09Is OSS or MRCY or SCSC or AAON or PLAB better for a retirement portfolio?
For long-horizon retirement investors, AAON, Inc.
(AAON) is the stronger choice — it scores higher on the combination of lower volatility, dividend reliability, and long-term compounding (+612. 1% 10Y return). One Stop Systems, Inc. (OSS) carries a higher beta of 2. 37 — meaning larger drawdowns in market downturns, which matters significantly when you cannot wait years for a recovery. Both have compounded well over 10 years (AAON: +612. 1%, OSS: +209. 4%), confirming both are viable long-term holds — but the lower-volatility option typically results in less emotional selling during corrections.
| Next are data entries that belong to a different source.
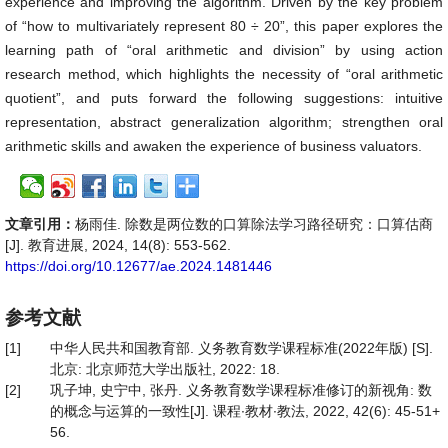
experience and improving the algorithm. Driven by the key problem
of “how to multivariately represent 80 ÷ 20”, this paper explores the
learning path of “oral arithmetic and division” by using action
research method, which highlights the necessity of “oral arithmetic
quotient”, and puts forward the following suggestions: intuitive
representation, abstract generalization algorithm; strengthen oral
arithmetic skills and awaken the experience of business valuators.
文章引用：
杨雨佳. 除数是两位数的口算除法学习路径研究：口算估商
[J]. 教育进展, 2024, 14(8): 553-562.
https://doi.org/10.12677/ae.2024.1481446
参考文献
[1]
中华人民共和国教育部. 义务教育数学课程标准(2022年版) [S].
北京: 北京师范大学出版社, 2022: 18.
[2]
巩子坤, 史宁中, 张丹. 义务教育数学课程标准修订的新视角: 数
的概念与运算的一致性[J]. 课程∙教材∙教法, 2022, 42(6): 45-51+
56.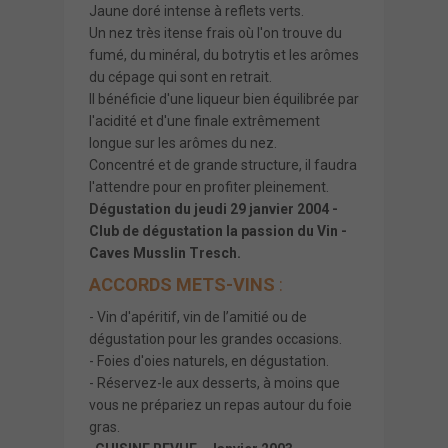
Jaune doré intense à reflets verts.
Un nez très itense frais où l'on trouve du
fumé, du minéral, du botrytis et les arômes
du cépage qui sont en retrait.
Il bénéficie d'une liqueur bien équilibrée par
l'acidité et d'une finale extrêmement
longue sur les arômes du nez.
Concentré et de grande structure, il faudra
l'attendre pour en profiter pleinement.
Dégustation du jeudi 29 janvier 2004 -
Club de dégustation la passion du Vin -
Caves Musslin Tresch.
ACCORDS METS-VINS
:
- Vin d'apéritif, vin de l’amitié ou de
dégustation pour les grandes occasions.
- Foies d'oies naturels, en dégustation.
- Réservez-le aux desserts, à moins que
vous ne prépariez un repas autour du foie
gras.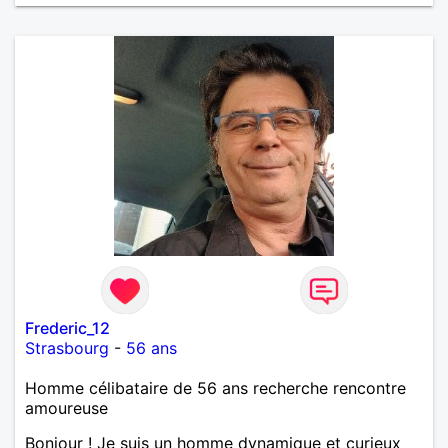
Frederic_12
Strasbourg
-
56 ans
Homme célibataire de 56 ans recherche rencontre
amoureuse
Bonjour ! Je suis un homme dynamique et curieux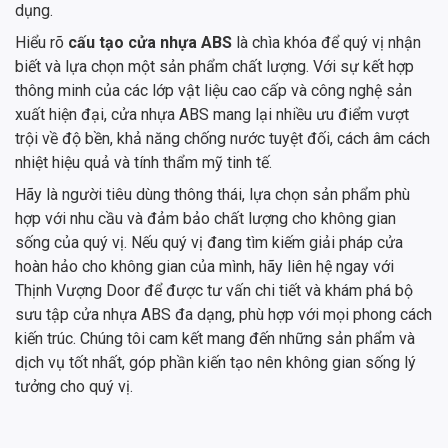
dụng.
Hiểu rõ
cấu tạo cửa nhựa ABS
là chìa khóa để quý vị nhận
biết và lựa chọn một sản phẩm chất lượng. Với sự kết hợp
thông minh của các lớp vật liệu cao cấp và công nghệ sản
xuất hiện đại, cửa nhựa ABS mang lại nhiều ưu điểm vượt
trội về độ bền, khả năng chống nước tuyệt đối, cách âm cách
nhiệt hiệu quả và tính thẩm mỹ tinh tế.
Hãy là người tiêu dùng thông thái, lựa chọn sản phẩm phù
hợp với nhu cầu và đảm bảo chất lượng cho không gian
sống của quý vị. Nếu quý vị đang tìm kiếm giải pháp cửa
hoàn hảo cho không gian của mình, hãy liên hệ ngay với
Thịnh Vượng Door để được tư vấn chi tiết và khám phá bộ
sưu tập cửa nhựa ABS đa dạng, phù hợp với mọi phong cách
kiến trúc. Chúng tôi cam kết mang đến những sản phẩm và
dịch vụ tốt nhất, góp phần kiến tạo nên không gian sống lý
tưởng cho quý vị.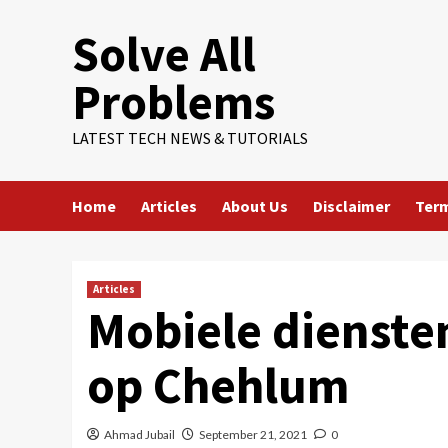
Skip
Solve All
to
content
Problems
LATEST TECH NEWS & TUTORIALS
Home
Articles
About Us
Disclaimer
Term
Articles
Mobiele dienste
op Chehlum
Ahmad Jubail
September 21, 2021
0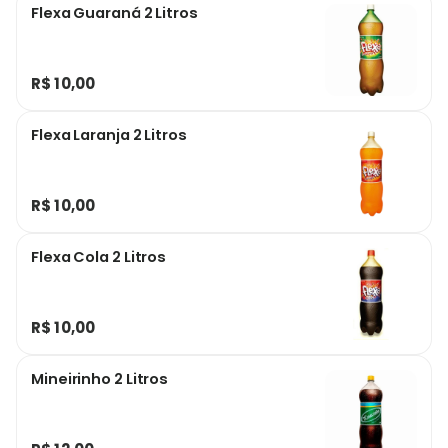
Flexa Guaraná 2 Litros
R$ 10,00
Flexa Laranja 2 Litros
R$ 10,00
Flexa Cola 2 Litros
R$ 10,00
Mineirinho 2 Litros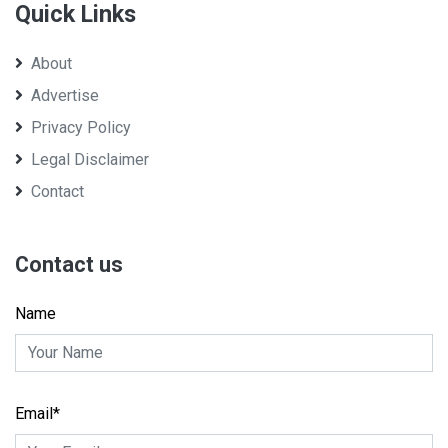
Quick Links
About
Advertise
Privacy Policy
Legal Disclaimer
Contact
Contact us
Name
Email*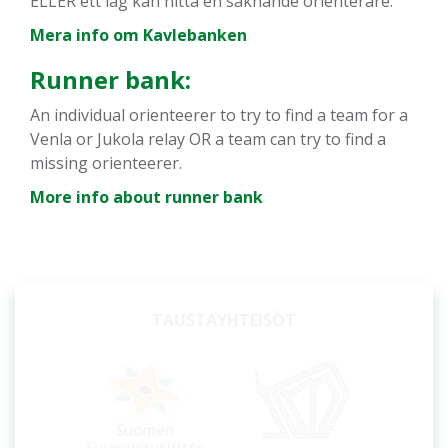
ELLER ett lag kan hitta en saknande orienterare.
Mera info om Kavlebanken
Runner bank:
An individual orienteerer to try to find a team for a
Venla or Jukola relay OR a team can try to find a
missing orienteerer.
More info about runner bank
OSUUSISÄNNÄT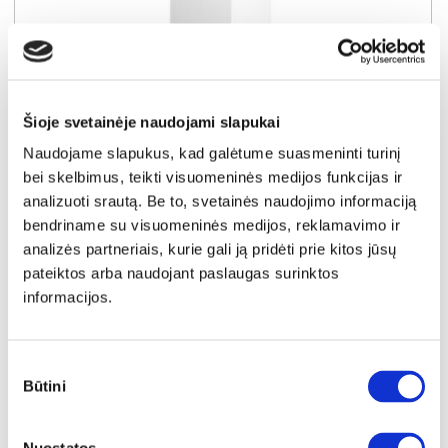
SUPER KAINA
YRA SANDĖLYJE
Šioje svetainėje naudojami slapukai
ASPEN G30-L virtuvės spintelė (kairinė) (Blizgus baltas/Baltas)
Naudojame slapukus, kad galėtume suasmeninti turinį
Išmatavimai:
A:
72cm
P:
30cm
G:
32cm
bei skelbimus, teikti visuomeninės medijos funkcijas ir
analizuoti srautą. Be to, svetainės naudojimo informaciją
Kaina taikyta laikotarpiu
Pritaikyta nuolaida
bendriname su visuomeninės medijos, reklamavimo ir
2026-06-30 iki 2026-07-29
- 5€
54€
analizės partneriais, kurie gali ją pridėti prie kitos jūsų
pateiktos arba naudojant paslaugas surinktos
Kaina galioja sandėlyje esančioms prekėms
49€
informacijos.
Į krepšelį
Sutikimo
Būtini
pasirinkimas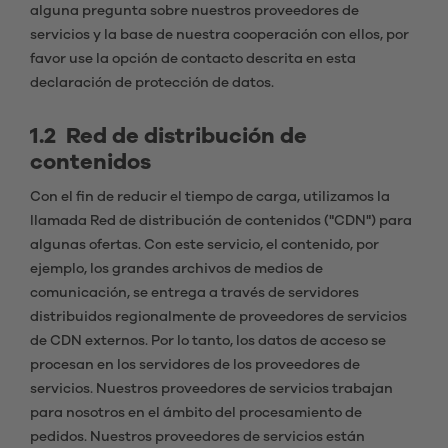
alguna pregunta sobre nuestros proveedores de
servicios y la base de nuestra cooperación con ellos, por
favor use la opción de contacto descrita en esta
declaración de protección de datos.
1.2 Red de distribución de
contenidos
Con el fin de reducir el tiempo de carga, utilizamos la
llamada Red de distribución de contenidos ("CDN") para
algunas ofertas. Con este servicio, el contenido, por
ejemplo, los grandes archivos de medios de
comunicación, se entrega a través de servidores
distribuidos regionalmente de proveedores de servicios
de CDN externos. Por lo tanto, los datos de acceso se
procesan en los servidores de los proveedores de
servicios. Nuestros proveedores de servicios trabajan
para nosotros en el ámbito del procesamiento de
pedidos. Nuestros proveedores de servicios están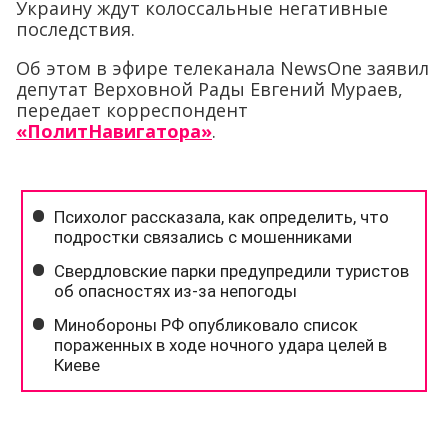
Украину ждут колоссальные негативные
последствия.
Об этом в эфире телеканала NewsOne заявил
депутат Верховной Рады Евгений Мураев,
передает корреспондент
«ПолитНавигатора»
.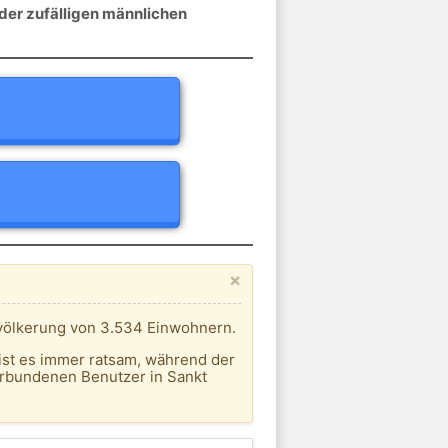
der zufälligen männlichen
×
evölkerung von 3.534 Einwohnern.
ist es immer ratsam, während der
erbundenen Benutzer in Sankt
Retirement portfolios generally favour predictability over maximum returns. Consult a financial advisor before making allocation decisions.
10What are the main differences between OSS and MRCY and SCSC and AAON and PLAB?
These companies operate in different sectors (OSS (Technology) and MRCY (Industrials) and SCSC (Technology) and AAON (Industrials) and PLAB (Technology)), which means they face different economic cycles, regulatory environments, and macro sensitivities — making direct comparison nuanced.
In terms of investment character: OSS is a small-cap quality compounder stock; MRCY is a small-cap quality compounder stock; SCSC is a small-cap deep-value stock; AAON is a mid-cap high-growth stock; PLAB is a small-cap quality compounder stock. These fundamental differences mean investors should not choose between them on a single metric — the "better stock" depends entirely on which of these characteristics aligns with your investment strategy.